* **WHAT TO DO**
The answer must be a single number: how many lines of the entries below include "научного".

* **EXCERPTED RECORDS**
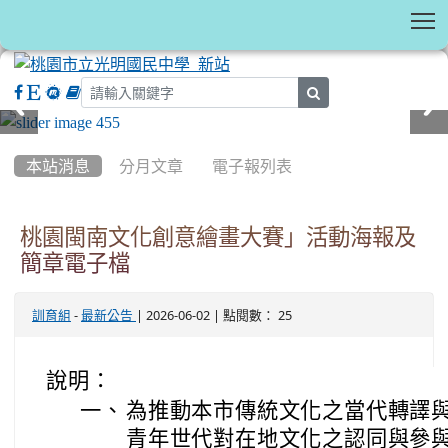
T
search
:::
本站消息
分月文章
電子報列表
桃園閩南文化創意繪畫大賽」活動海報及
簡章電子檔
-
| 2026-06-02 | 點閱數： 25
訓育組
最新公告
說明：
一、
為推動本市傳統文化之當代轉譯
青年世代對在地文化之認同與參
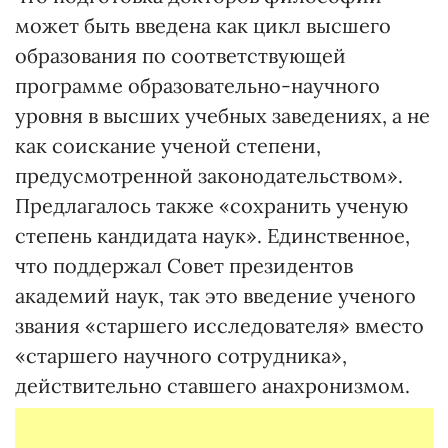
может быть введена как цикл высшего
образования по соответствующей
программе образовательно-научного
уровня в высших учебных заведениях, а не
как соискание ученой степени,
предусмотренной законодательством».
Предлагалось также «сохранить ученую
степень кандидата наук». Единственное,
что поддержал Совет президентов
академий наук, так это введение ученого
звания «старшего исследователя» вместо
«старшего научного сотрудника»,
действительно ставшего анахронизмом.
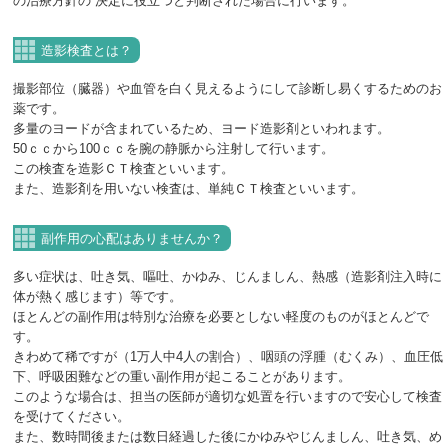
の治療方針の 決定に役立つと判断された場合に行います。
造影検査とは？
撮影部位（臓器）や血管を白く見えるようにして診断し易くするためのお
薬です。
多量のヨードが含まれているため、ヨード造影剤といわれます。
50ｃｃから100ｃｃを腕の静脈から注射して行います。
この検査を造影ＣＴ検査といいます。
また、造影剤を用いない検査は、単純ＣＴ検査といいます。
副作用の心配はありませんか？
多い症状は、吐き気、嘔吐、かゆみ、じんましん、熱感（造影剤注入時に
体が熱く感じます）等です。
ほとんどの副作用は特別な治療を必要としない軽度のものがほとんどで
す。
きわめて稀ですが（1万人中4人の割合）、咽頭の浮腫（むくみ）、血圧低
下、呼吸困難などの重い副作用が起こることがあります。
このような場合は、担当の医師が適切な処置を行いますので安心して検査
を受けてください。
また、数時間後または数日経過した後にかゆみやじんましん、吐き気、め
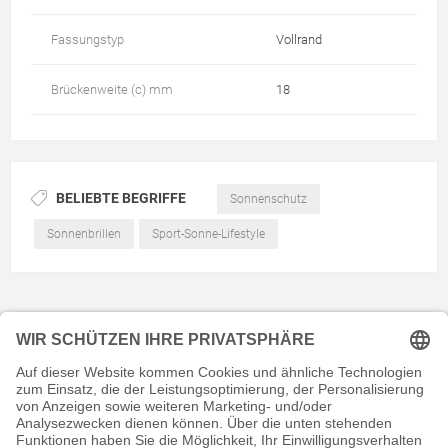
Fassungstyp
Vollrand
Brückenweite (c) mm
18
BELIEBTE BEGRIFFE
Sonnenschutz
Sonnenbrillen
Sport-Sonne-Lifestyle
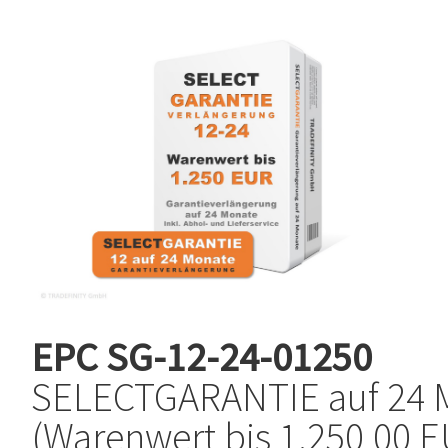
EPC
SG-12-24-01250
SELECTGARANTIE auf 24 
(Warenwert bis 1.250,00 E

* **ANSWER AREA**
2